Chabad_Estoniaby Baila Olidort
Tallinn, Estonia

Dmitri Shmorgun, 24, was among local Jewish residents and Tallinn’s leadership who celebrated the opening in late September of a community Beit Midrash and Children’s Center.

A youngster when change came to Estonia with the dismantling of communism, Dmitri was witness to the dramatic transformation in Jewish life here. In 1990, when he was barely 10 years old, he saw the reopening of the Jewish school and other Jewish facilities that had been shut down in 1940.

Greater change was yet to come. In 2000, Rabbi Shmuel Kot and his wife settled here at the behest of the local community. Dmitri, a translator, recalls a process of transformation inspired by the Chabad rabbi who introduced opportunities for engagement with traditional Judaism that would motivate him to become an observant Jew.

The opening of the new Beit Midrash and Children’s Center represents another important milestone in the revival of Jewish life in this Baltic state. Most of Estonia’s Jewish population escaped during the Holocaust, only to suffer religious suppression when communist rule took over. Today there are roughly 2000 Jews in Estonia, the majority of which are in Tallinn. Rabbi Kot works vigorously to draw them in.

“This community has so much going for it, and the more we do to promote real Jewish engagement, the stronger we become in terms of Jewish identity and affiliation.”

When the local community was searching for a spiritual leader back in 2000, they turned to Rabbi Yehuda Krinsky at Chabad-Lubavitch Headquarters.

“They wrote to us that they did not have the funds to pay for a rabbi or for his activities, but were in dire need of someone who would be willing to settle in Tallinn, to lead the community,” recalled the Chairman of the Chabad-Lubavitch educational and social services divisions. “We agreed to sponsor Rabbi Shmuel Kot, who has since been serving the community with great success.”
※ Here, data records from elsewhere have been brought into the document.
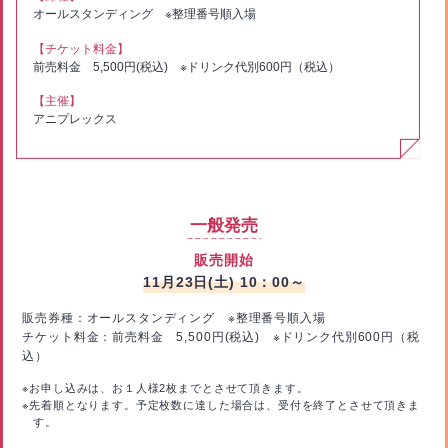
オールスタンディング ※整理番号順入場
【チケット料金】
前売料金 5,500円(税込) ※ドリンク代別600円（税込）
【主催】
アニプレックス
一般発売
販売開始
11月23日(土) 10：00～
販売券種：オールスタンディング ※整理番号順入場
チケット料金：前売料金 5,500円(税込) ※ドリンク代別600円（税
込）
※お申し込みは、お１人様2枚までとさせて頂きます。
※先着順となります。予定枚数に達した場合は、受付を終了とさせて頂きま
す。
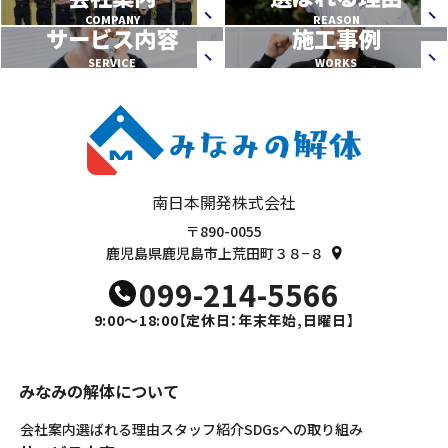
COMPANY
REASON
サービス内容
施工事例
SERVICE
WORKS
南日本開発株式会社
〒890-0055
鹿児島県鹿児島市上荒田町３８−８
099-214-5566
9:00～18:00
【定休日：年末年始,日曜日】
みなみの解体について
会社案内
選ばれる理由
スタッフ紹介
SDGsへの取り組み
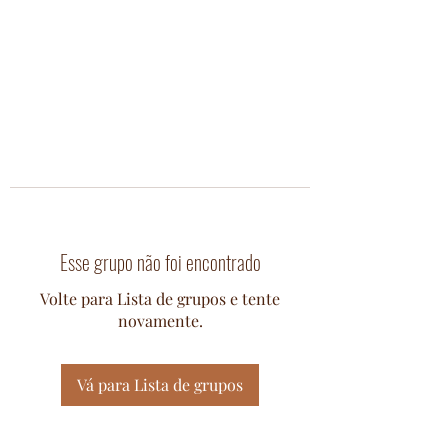
Esse grupo não foi encontrado
Volte para Lista de grupos e tente
novamente.
Vá para Lista de grupos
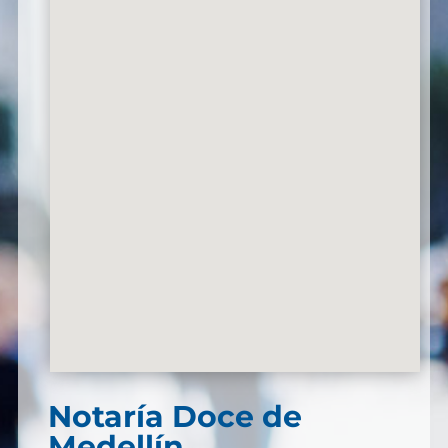
Notaría Doce de
Medellín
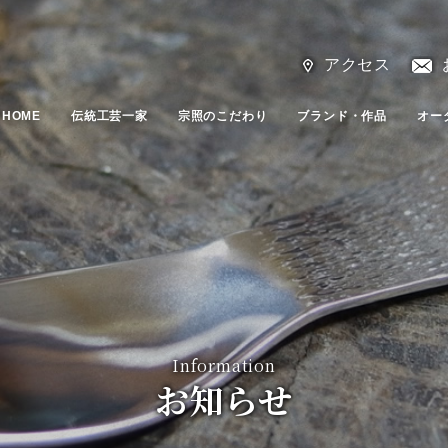
アクセス
HOME
伝統工芸一家
宗照のこだわり
ブランド・作品
オー
Information
お知らせ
Rabbi Kot is proud of the cooperative dynamic between Chabad and the JDC. “Our community is unique for the partnership we’ve forged. We work together well, and I hope that Tallinn will serve as a model of constructive partnership for others to follow.”

When the JDC recently sent a representative to Tallinn, he was hosted by Rabbi Kot. “He was enamored by what he saw when he joined us for services in the shul, enjoyed a kosher dinner at the Chabad restaurant, and observed the overall progress of Jewish spiritual life here.”
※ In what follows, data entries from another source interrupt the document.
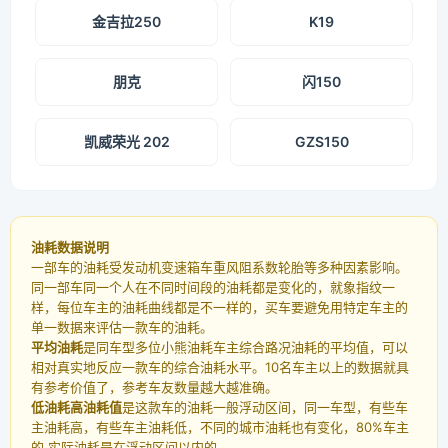
金吉拉250
K19
朋克
闪150
凯威荣光 202
GZS150
油耗数据说明
一部车的油耗受发动机变速箱车重风阻系数轮胎等多种因素影响。
同一部车同一个人在不同时间段的油耗都是变化的，就象指纹一
样，每位车主的油耗曲线都是不一样的，买车要避免用特定车主的
单一数据来评估一款车的油耗。
平均油耗
是同车型多位小熊油耗车主综合路况油耗的平均值，可以
相对真实地反应一款车的综合油耗水平。10名车主以上的数据就具
有参考价值了，参考车友数量越大越准确。
低油耗高油耗值
是这款车的油耗一般浮动区间，同一车型，有些车
主油耗高，有些车主油耗低，不同的城市油耗也有变化，80%车主
的 实际油耗是在浮动区间以内的。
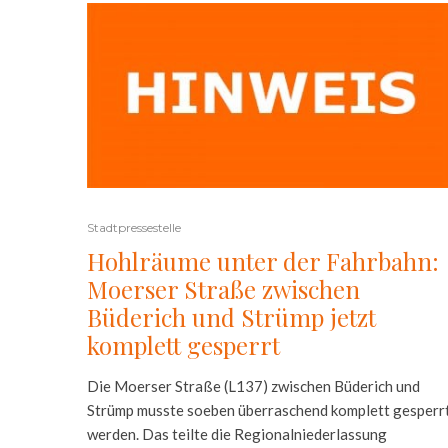
Stadtpressestelle
Hohlräume unter der Fahrbahn:
Moerser Straße zwischen
Büderich und Strümp jetzt
komplett gesperrt
Die Moerser Straße (L137) zwischen Büderich und
Strümp musste soeben überraschend komplett gesperr
werden. Das teilte die Regionalniederlassung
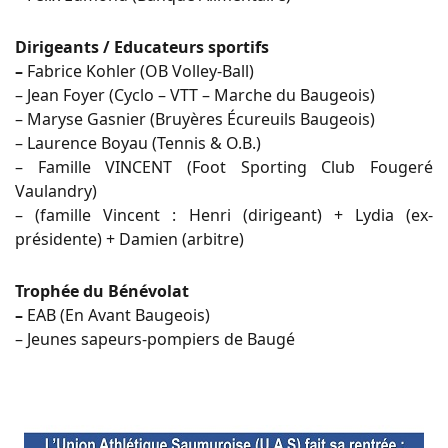
Dirigeants / Educateurs sportifs
–
Fabrice Kohler (OB Volley-Ball)
– Jean Foyer (Cyclo – VTT – Marche du Baugeois)
– Maryse Gasnier (Bruyères Écureuils Baugeois)
– Laurence Boyau (Tennis & O.B.)
– Famille VINCENT (Foot Sporting Club Fougeré
Vaulandry)
– (famille Vincent : Henri (dirigeant) + Lydia (ex-
présidente) + Damien (arbitre)
Trophée du Bénévolat
–
EAB (En Avant Baugeois)
– Jeunes sapeurs-pompiers de Baugé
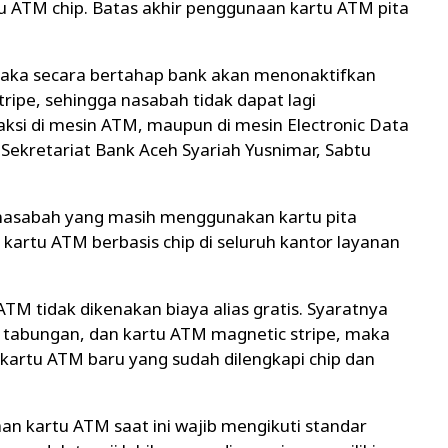
tu ATM chip. Batas akhir penggunaan kartu ATM pita
 maka secara bertahap bank akan menonaktifkan
ripe, sehingga nasabah tidak dapat lagi
aksi di mesin ATM, maupun di mesin Electronic Data
 Sekretariat Bank Aceh Syariah Yusnimar, Sabtu
nasabah yang masih menggunakan kartu pita
kartu ATM berbasis chip di seluruh kantor layanan
M tidak dikenakan biaya alias gratis. Syaratnya
 tabungan, dan kartu ATM magnetic stripe, maka
artu ATM baru yang sudah dilengkapi chip dan
n kartu ATM saat ini wajib mengikuti standar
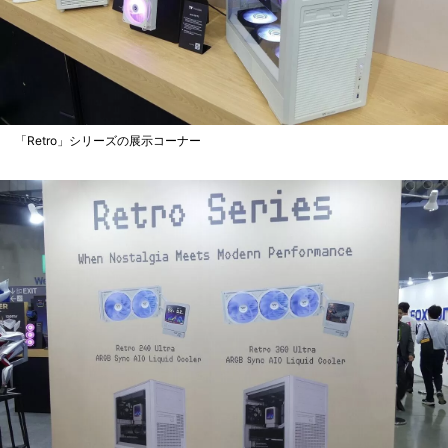
「Retro」シリーズの展示コーナー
The new facility, which features a reading library, classrooms already in use by some 50 students in the STARS program and JLI adult education courses, a Jewish Sunday School, afterschool program and a beautiful Children’s Center, “will become a vibrant center of Jewish activity that will draw Jews to interact, to study and to celebrate together,” he says.

Complementing one of the most beautiful synagogues in all of Europe, the facility, in which a kosher restaurant and a social hall will soon open, was completed with the help of a generous donation by the brothers Fjodr and Igor Berman of Tallinn, in memory of their parents, Abraham and Chava.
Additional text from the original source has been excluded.